April 27, 2009 11:27 AM

Portfolio was a great magazine and web site and will be sorely missed. This spells the end of major new ink and paper publications. Look for many more publication obits in the weeks and months to come.

yoooo

April 27, 2009 12:12 PM

Dumb decision to launch this business before the credit bubble burst. Consumers are tapped out. Subscriptions are often the first item to go when a consumer cuts back on spending. Additionally, ad spending cutbacks probably put the nail in the coffin.

asdf

April 27, 2009 12:16 PM

so many spelling errors...

Tim H

April 27, 2009 12:27 PM

Very unfortunate event for this great magazine. I just received my latest May copy two days ago and now I got this news via newswire. Who will be next? I have BusinessWeek subscription as well.
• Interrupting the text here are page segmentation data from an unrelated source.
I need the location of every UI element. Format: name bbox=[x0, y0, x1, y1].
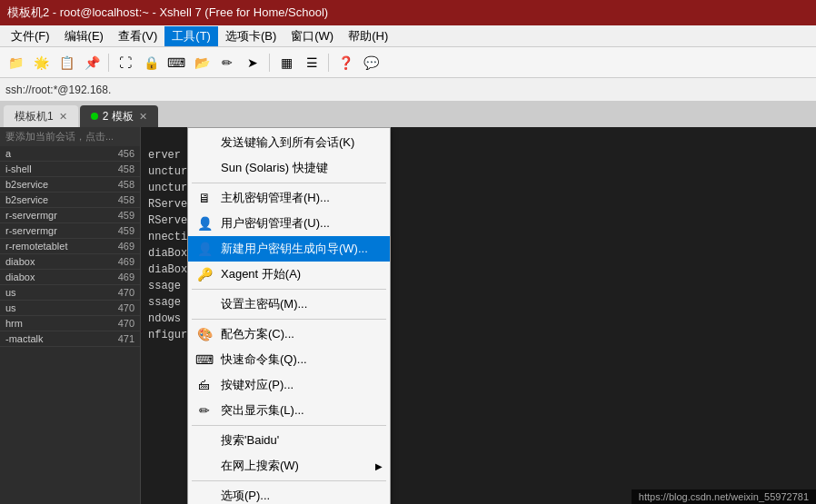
tab-machine2[interactable]: 2 模板 ✕ bbox=[80, 105, 158, 127]
menu-help[interactable]: 帮助(H) bbox=[341, 26, 395, 46]
title-bar: 模板机2 - root@localhost:~ - Xshell 7 (Free… bbox=[0, 0, 816, 25]
xagent-label: Xagent 开始(A) bbox=[221, 266, 301, 282]
menu-tools[interactable]: 工具(T) bbox=[164, 26, 218, 46]
tab-machine1[interactable]: 模板机1 ✕ bbox=[4, 105, 78, 127]
menu-item-new-key-wizard[interactable]: 👤 新建用户密钥生成向导(W)... bbox=[188, 236, 390, 262]
menu-item-web-search[interactable]: 在网上搜索(W) ▶ bbox=[188, 453, 390, 479]
menu-edit[interactable]: 编辑(E) bbox=[57, 26, 111, 46]
title-text: 模板机2 - root@localhost:~ - Xshell 7 (Free… bbox=[7, 5, 328, 21]
toolbar-sep1 bbox=[108, 54, 109, 72]
process-item: us470 bbox=[0, 285, 140, 301]
color-scheme-icon: 🎨 bbox=[195, 325, 214, 343]
menu-item-search-baidu[interactable]: 搜索'Baidu' bbox=[188, 428, 390, 453]
toolbar-fullscreen-btn[interactable]: ⛶ bbox=[114, 51, 137, 74]
toolbar-open-btn[interactable]: 🌟 bbox=[29, 51, 53, 74]
color-scheme-label: 配色方案(C)... bbox=[221, 326, 294, 342]
menu-item-send-key[interactable]: 发送键输入到所有会话(K) bbox=[188, 130, 390, 155]
toolbar-copy-btn[interactable]: 📋 bbox=[55, 51, 78, 74]
status-url: https://blog.csdn.net/weixin_55972781 bbox=[639, 491, 809, 502]
process-item: b2service458 bbox=[0, 177, 140, 193]
menu-item-host-key[interactable]: 🖥 主机密钥管理者(H)... bbox=[188, 185, 390, 211]
highlight-icon: ✏ bbox=[195, 401, 214, 420]
toolbar: 📁 🌟 📋 📌 ⛶ 🔒 ⌨ 📂 ✏ ➤ ▦ ☰ ❓ 💬 bbox=[0, 47, 816, 78]
sep1 bbox=[192, 183, 386, 183]
menu-file[interactable]: 文件(F) bbox=[4, 26, 57, 46]
user-key-label: 用户密钥管理者(U)... bbox=[221, 215, 330, 232]
tools-dropdown-menu: 发送键输入到所有会话(K) Sun (Solaris) 快捷键 🖥 主机密钥管理… bbox=[187, 127, 391, 504]
host-key-icon: 🖥 bbox=[195, 189, 214, 207]
new-key-wizard-label: 新建用户密钥生成向导(W)... bbox=[221, 241, 368, 257]
process-item: r-servermgr459 bbox=[0, 208, 140, 223]
menu-view[interactable]: 查看(V) bbox=[111, 26, 164, 46]
sep2 bbox=[192, 289, 386, 290]
toolbar-sep2 bbox=[269, 54, 270, 72]
main-area: 要添加当前会话，点击... a456 i-shell458 b2service4… bbox=[0, 127, 816, 504]
toolbar-arrow-btn[interactable]: ➤ bbox=[241, 51, 264, 74]
menu-item-options[interactable]: 选项(P)... bbox=[188, 483, 390, 504]
session-hint: 要添加当前会话，点击... bbox=[5, 131, 114, 142]
submenu-arrow-icon: ▶ bbox=[375, 461, 383, 471]
menu-bar: 文件(F) 编辑(E) 查看(V) 工具(T) 选项卡(B) 窗口(W) 帮助(… bbox=[0, 25, 816, 47]
menu-tabs[interactable]: 选项卡(B) bbox=[218, 26, 284, 46]
toolbar-edit2-btn[interactable]: ✏ bbox=[215, 51, 239, 74]
process-item: a456 bbox=[0, 146, 140, 162]
menu-item-set-password[interactable]: 设置主密码(M)... bbox=[188, 292, 390, 317]
xagent-icon: 🔑 bbox=[195, 265, 214, 283]
tab-bar: 模板机1 ✕ 2 模板 ✕ bbox=[0, 102, 816, 127]
toolbar-keyboard-btn[interactable]: ⌨ bbox=[164, 51, 188, 74]
process-list: 要添加当前会话，点击... a456 i-shell458 b2service4… bbox=[0, 127, 141, 504]
sep4 bbox=[192, 425, 386, 426]
toolbar-grid-btn[interactable]: ▦ bbox=[274, 51, 298, 74]
menu-item-sun-key[interactable]: Sun (Solaris) 快捷键 bbox=[188, 155, 390, 181]
process-item: diabox469 bbox=[0, 254, 140, 270]
key-map-label: 按键对应(P)... bbox=[221, 377, 294, 393]
process-item: b2service458 bbox=[0, 193, 140, 208]
tab-close-icon[interactable]: ✕ bbox=[59, 111, 67, 123]
toolbar-transfer-btn[interactable]: 📂 bbox=[190, 51, 214, 74]
quick-cmd-label: 快速命令集(Q)... bbox=[221, 351, 307, 368]
process-item: -mactalk471 bbox=[0, 331, 140, 347]
key-map-icon: 🖮 bbox=[195, 376, 214, 394]
new-key-icon: 👤 bbox=[195, 240, 214, 258]
set-password-label: 设置主密码(M)... bbox=[221, 296, 307, 312]
status-bar: https://blog.csdn.net/weixin_55972781 bbox=[632, 489, 816, 504]
process-item: diabox469 bbox=[0, 270, 140, 285]
host-key-label: 主机密钥管理者(H)... bbox=[221, 190, 330, 206]
menu-item-user-key[interactable]: 👤 用户密钥管理者(U)... bbox=[188, 211, 390, 236]
sun-key-label: Sun (Solaris) 快捷键 bbox=[221, 160, 328, 176]
tab-close2-icon[interactable]: ✕ bbox=[139, 111, 147, 123]
process-item: i-shell458 bbox=[0, 162, 140, 177]
send-key-label: 发送键输入到所有会话(K) bbox=[221, 134, 354, 151]
tab-machine2-label: 2 模板 bbox=[103, 109, 134, 124]
menu-item-quick-cmd[interactable]: ⌨ 快速命令集(Q)... bbox=[188, 347, 390, 372]
address-bar: ssh://root:*@192.168. bbox=[0, 78, 816, 102]
process-item: us470 bbox=[0, 301, 140, 316]
process-item: r-remotetablet469 bbox=[0, 239, 140, 254]
user-key-icon: 👤 bbox=[195, 214, 214, 232]
address-text: ssh://root:*@192.168. bbox=[5, 84, 111, 96]
menu-item-xagent[interactable]: 🔑 Xagent 开始(A) bbox=[188, 262, 390, 287]
toolbar-help-btn[interactable]: ❓ bbox=[333, 51, 357, 74]
menu-item-key-map[interactable]: 🖮 按键对应(P)... bbox=[188, 372, 390, 398]
menu-item-highlight[interactable]: ✏ 突出显示集(L)... bbox=[188, 398, 390, 423]
process-item: hrm470 bbox=[0, 316, 140, 331]
highlight-label: 突出显示集(L)... bbox=[221, 402, 304, 419]
tab-active-dot bbox=[91, 113, 98, 120]
tab-machine1-label: 模板机1 bbox=[15, 109, 54, 124]
toolbar-lock-btn[interactable]: 🔒 bbox=[139, 51, 163, 74]
sep5 bbox=[192, 480, 386, 481]
menu-item-color-scheme[interactable]: 🎨 配色方案(C)... bbox=[188, 321, 390, 347]
quick-cmd-icon: ⌨ bbox=[195, 351, 214, 369]
toolbar-paste-btn[interactable]: 📌 bbox=[80, 51, 104, 74]
search-baidu-label: 搜索'Baidu' bbox=[221, 432, 279, 449]
toolbar-sep3 bbox=[328, 54, 329, 72]
sep3 bbox=[192, 319, 386, 320]
web-search-label: 在网上搜索(W) bbox=[221, 458, 299, 474]
process-item: r-servermgr459 bbox=[0, 223, 140, 239]
toolbar-list-btn[interactable]: ☰ bbox=[300, 51, 323, 74]
options-label: 选项(P)... bbox=[221, 488, 270, 504]
menu-window[interactable]: 窗口(W) bbox=[284, 26, 341, 46]
toolbar-new-btn[interactable]: 📁 bbox=[4, 51, 27, 74]
toolbar-chat-btn[interactable]: 💬 bbox=[359, 51, 383, 74]
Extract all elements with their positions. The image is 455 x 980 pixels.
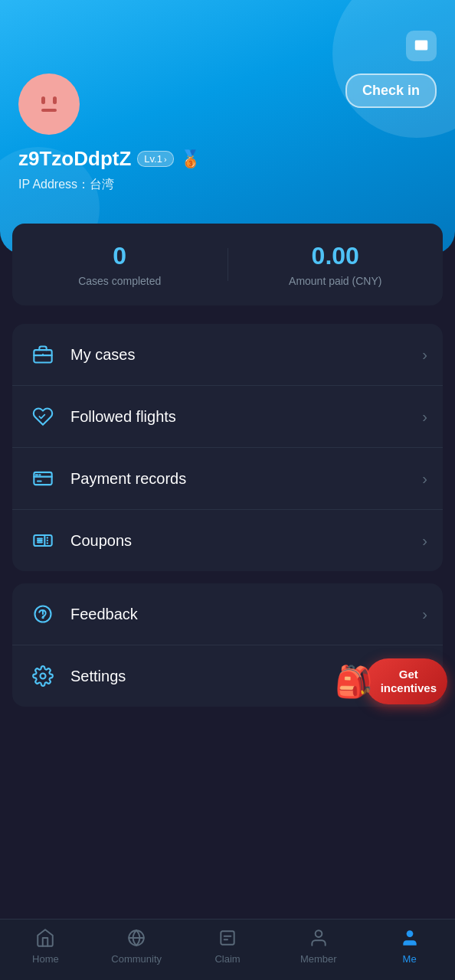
incentives-text: Get incentives [365,658,447,704]
member-icon [308,927,329,949]
heart-flight-icon [28,401,58,432]
hero-section: Check in z9TzoDdptZ Lv.1 › 🥉 IP Address：… [0,0,455,254]
menu-item-feedback[interactable]: Feedback › [12,583,443,645]
chevron-right-icon: › [422,346,427,364]
ip-address: IP Address：台湾 [18,177,437,193]
menu-item-my-cases[interactable]: My cases › [12,324,443,386]
amount-label: Amount paid (CNY) [289,275,381,287]
menu-item-payment-records[interactable]: Payment records › [12,448,443,510]
bag-icon: 🎒 [335,664,373,700]
svg-point-19 [406,930,413,937]
coupons-label: Coupons [70,532,422,550]
svg-point-7 [47,537,48,538]
nav-item-community[interactable]: Community [91,927,182,965]
svg-point-12 [41,674,46,679]
feedback-label: Feedback [70,606,422,623]
chevron-right-icon: › [422,470,427,488]
claim-label: Claim [214,953,240,965]
menu-item-followed-flights[interactable]: Followed flights › [12,386,443,448]
svg-rect-15 [221,931,234,944]
me-label: Me [403,953,417,965]
svg-rect-1 [34,350,51,362]
username: z9TzoDdptZ [18,147,131,171]
chevron-right-icon: › [164,155,167,164]
menu-item-coupons[interactable]: Coupons › [12,510,443,571]
payment-records-label: Payment records [70,470,422,488]
message-button[interactable] [406,31,437,61]
stats-card: 0 Cases completed 0.00 Amount paid (CNY) [12,224,443,305]
feedback-icon [28,599,58,629]
settings-icon [28,661,58,691]
my-cases-label: My cases [70,346,422,364]
cases-label: Cases completed [78,275,161,287]
svg-rect-0 [415,41,428,51]
svg-point-9 [47,542,48,544]
bottom-navigation: Home Community Claim Member Me [0,919,455,980]
nav-item-claim[interactable]: Claim [182,927,273,965]
cases-value: 0 [113,242,126,270]
amount-value: 0.00 [312,242,359,270]
svg-rect-3 [34,472,51,485]
svg-point-18 [315,930,322,937]
cases-stat: 0 Cases completed [12,242,228,287]
avatar [18,74,80,135]
amount-stat: 0.00 Amount paid (CNY) [228,242,444,287]
followed-flights-label: Followed flights [70,408,422,426]
chevron-right-icon: › [422,532,427,550]
chevron-right-icon: › [422,606,427,623]
community-icon [126,927,147,949]
menu-content: My cases › Followed flights › [0,305,455,795]
home-label: Home [32,953,59,965]
nav-item-home[interactable]: Home [0,927,91,965]
home-icon [34,927,56,949]
level-badge[interactable]: Lv.1 › [137,151,173,167]
svg-rect-6 [34,535,51,546]
me-icon [399,927,421,949]
nav-item-me[interactable]: Me [364,927,455,965]
menu-section-1: My cases › Followed flights › [12,324,443,571]
svg-point-8 [47,540,48,541]
claim-icon [217,927,238,949]
medal-icon: 🥉 [180,149,201,169]
chevron-right-icon: › [422,408,427,426]
payment-icon [28,463,58,494]
check-in-button[interactable]: Check in [345,74,437,108]
level-text: Lv.1 [144,153,162,165]
briefcase-icon [28,339,58,370]
coupon-icon [28,525,58,556]
get-incentives-button[interactable]: 🎒 Get incentives [335,658,447,704]
nav-item-member[interactable]: Member [273,927,364,965]
community-label: Community [111,953,162,965]
member-label: Member [300,953,337,965]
Hope they will continue to delivery through this rough time.

Michael Wool

April 27, 2009 12:39 PM

This is unfortunate news. In an era of scurrilous behavior, Portfolio's forthright reporting and analysis was among the best. Its sad that trashy media thrives and quality productions like Portfolio struggle.

Jim

April 27, 2009 12:41 PM

i will miss portfolio.

asdf

April 27, 2009 12:48 PM

the writing was on the wall considering the quality of writers esp mr salmon Felix

JB

April 27, 2009 12:49 PM

One magazine explaining the demise of another is not great journalism.

Glenn

April 27, 2009 12:49 PM

Der.
Who reads newspapers or magazines anymore?
It's the 21st century, come, join us.
It's called the Internet. Information and opinion on demand.
Why carry a book around with you all day when you can just log in and view what you want when you want it?
Print media is going the way of facial hair. It looks good, but who needs it when you have central heat and air?

Mike G

April 27, 2009 12:50 PM

Incredible. They make this huge investment, lure top talent, construct an amazing web site, and then bail as soon as the going gets rough with this start up. Conde Nasty is Conde Dumb.

stacystyle

April 27, 2009 12:55 PM

Was not Portfolio set up with a shaky business model and perpetuated by egos rather than advertising dollars? The support of Portfolio should have gone to a more viable title—Domino.

Mark Schwartz

April 27, 2009 12:57 PM

I am sorry to see Portfolio go. I enjoyed it enough to subscribe and get the very cool, interestingly aromatic overnight bag. The analysis was refreshing for a business magazine in that it regularly poked holes in the hypocrisy of the free market fetishists

Ken B

April 27, 2009 01:00 PM

"Portfolio came to the game with all the advantages a magazine could hope for..."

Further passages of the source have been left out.